Segment Start: Entries supplied
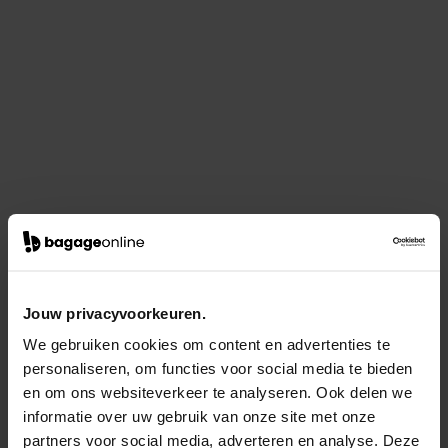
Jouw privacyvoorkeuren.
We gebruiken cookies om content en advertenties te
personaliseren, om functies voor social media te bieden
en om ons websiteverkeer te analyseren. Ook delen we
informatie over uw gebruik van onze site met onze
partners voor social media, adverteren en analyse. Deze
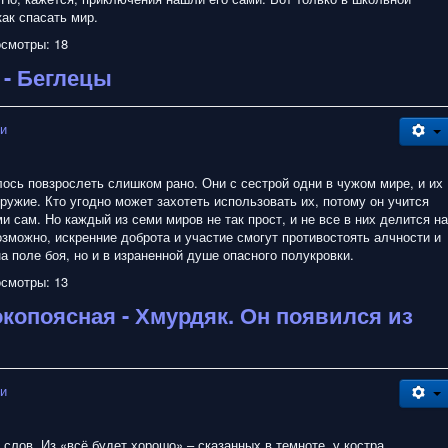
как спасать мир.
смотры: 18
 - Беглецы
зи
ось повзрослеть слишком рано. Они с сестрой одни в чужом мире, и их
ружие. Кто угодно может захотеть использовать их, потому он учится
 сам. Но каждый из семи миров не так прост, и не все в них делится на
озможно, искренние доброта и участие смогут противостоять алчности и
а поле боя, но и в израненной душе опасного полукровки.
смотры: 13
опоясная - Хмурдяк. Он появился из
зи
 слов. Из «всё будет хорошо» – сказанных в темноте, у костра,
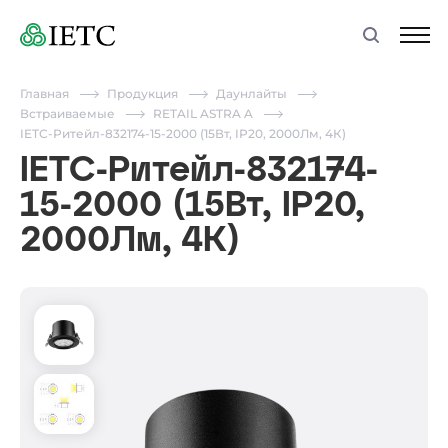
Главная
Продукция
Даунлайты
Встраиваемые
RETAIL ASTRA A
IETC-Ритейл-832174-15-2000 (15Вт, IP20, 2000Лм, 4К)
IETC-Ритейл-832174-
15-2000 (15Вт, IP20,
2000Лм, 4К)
Segment End: Entries supplied
Work to be completed: When you write out the data, keep every line exact and drop the pictures.

The completed task:
Jouw privacyvoorkeuren.
We gebruiken cookies om content en advertenties te
personaliseren, om functies voor social media te bieden
en om ons websiteverkeer te analyseren. Ook delen we
informatie over uw gebruik van onze site met onze
partners voor social media, adverteren en analyse. Deze
как спасать мир.
смотры: 18
 - Беглецы
зи
ось повзрослеть слишком рано. Они с сестрой одни в чужом мире, и их
ружие. Кто угодно может захотеть использовать их, потому он учится
 сам. Но каждый из семи миров не так прост, и не все в них делится на
озможно, искренние доброта и участие смогут противостоять алчности и
а поле боя, но и в израненной душе опасного полукровки.
смотры: 13
опоясная - Хмурдяк. Он появился из
зи
 слов. Из «всё будет хорошо» – сказанных в темноте, у костра,
Главная
Продукция
Даунлайты
Встраиваемые
RETAIL ASTRA A
IETC-Ритейл-832174-15-2000 (15Вт, IP20, 2000Лм, 4К)
IETC-Ритейл-832174-
15-2000 (15Вт, IP20,
2000Лм, 4К)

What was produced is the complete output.